Questa raccolta di racconti brevi collegati tra loro, come spiegheremo, del grande Isaac Bashevis Singer,Alla corte di mio padre“, (Adelphi, traduzione di Silvia Pareschi) nella sua leggerezza è pregna di cultura e di umanità.

È tipico dei grandi scrittori iniettare temi alti in un corpo letterario apparentemente esile, ed è ciò che fa Singer, autore di capolavori come ” La famiglia Moskat” o “Keyla la rossa”, premio Nobel nel 1978. Dunque, questa è una fila di episodi ambientati soprattutto a Varsavia, narrati dal figlio di un rabbino che è una specie di giudice: lui origlia le peripezie, le dispute, le liti che prendono vita nello studio del padre che, nella vita reale, gestiva in casa un Beth Din, una corte rabbinica, «una specie di connubio fra tribunale, sinagoga, casa di studio e, se vogliamo, lettino dello psicanalista, dove chi aveva l’animo turbato poteva venire a sfogarsi».

Il padre-giudice, che a volte si fa pagare e altre no, deve esprimersi alla luce della Tōrāh e delle leggi ebraiche su cosa sia giusto e cosa no, chi abbia ragione e chi torto, si tratti di matrimonio, di compravendite, di affari di qualsiasi tipo. «Il litigio d’affari con quegli uomini danarosi lo costringeva a sottrarre tempo alla Tōrāh, e non vedeva l’ora di tornare ai suoi scritti e commentari. Ancora una volta il mondo, con i suoi calcoli e le sue falsità, si era intromesso nella nostra vita», scrive il ragazzo.

Sullo sfondo dei rumori della Prima guerra mondialeVarsavia stava per finire nelle mani della Germania»), scorre perciò davanti al figlio del rabbino tutta una umanità con il suo carico di cattiverie, stranezze e ingiustizie, di bene e di male in un caleidoscopio terreno a cospetto della Verità religiosa. È una vita difficile in una città che da polacca diventa russa e poi tedesca: «La cosa più dura da sopportare in quel periodo era il freddo, e noi non potevamo permetterci di riscaldare l’appartamento. I tubi si congelavano ed era impossibile usare il gabinetto. Per settimane i vetri delle nostre finestre erano decorati da reticoli di brina, mentre dai telai pendevano ghiaccioli. Quando avevo sete ne staccavo uno e lo succhiavo».

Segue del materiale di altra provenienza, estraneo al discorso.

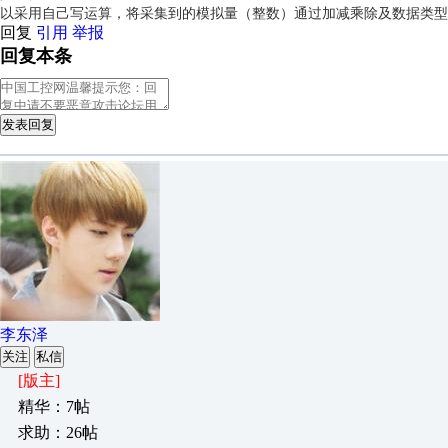
以采用自己写运算，将采集到的模拟量（整数）通过加减乘除及数据类型
回复
引用
举报
回复本条
发表回复
李东泽
关注
私信
[版主]
精华：7帖
求助：26帖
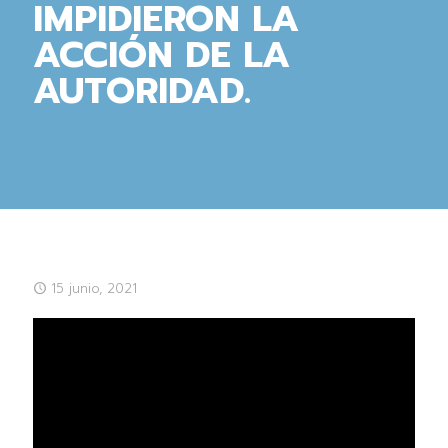
IMPIDIERON LA
ACCIÓN DE LA
AUTORIDAD.
15 junio, 2021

Il tutto viene raccontato con la soavità e la classicità di quella grande letteratura ebraica di cui I. B. Singer, come il fratello Israel (“La famiglia Karnowski“) è assai rappresentativo. E noi che leggiamo quelle storie veniamo catapultati in quella casa della via Krochmalna, che prende il nome dalle lavanderie ebraiche (in polacco “krochmal” significa “amido”) che si trovano sulla strada: e forse, oltre gli indumenti, su quella via si lavano anche i peccati, per quanto possibile.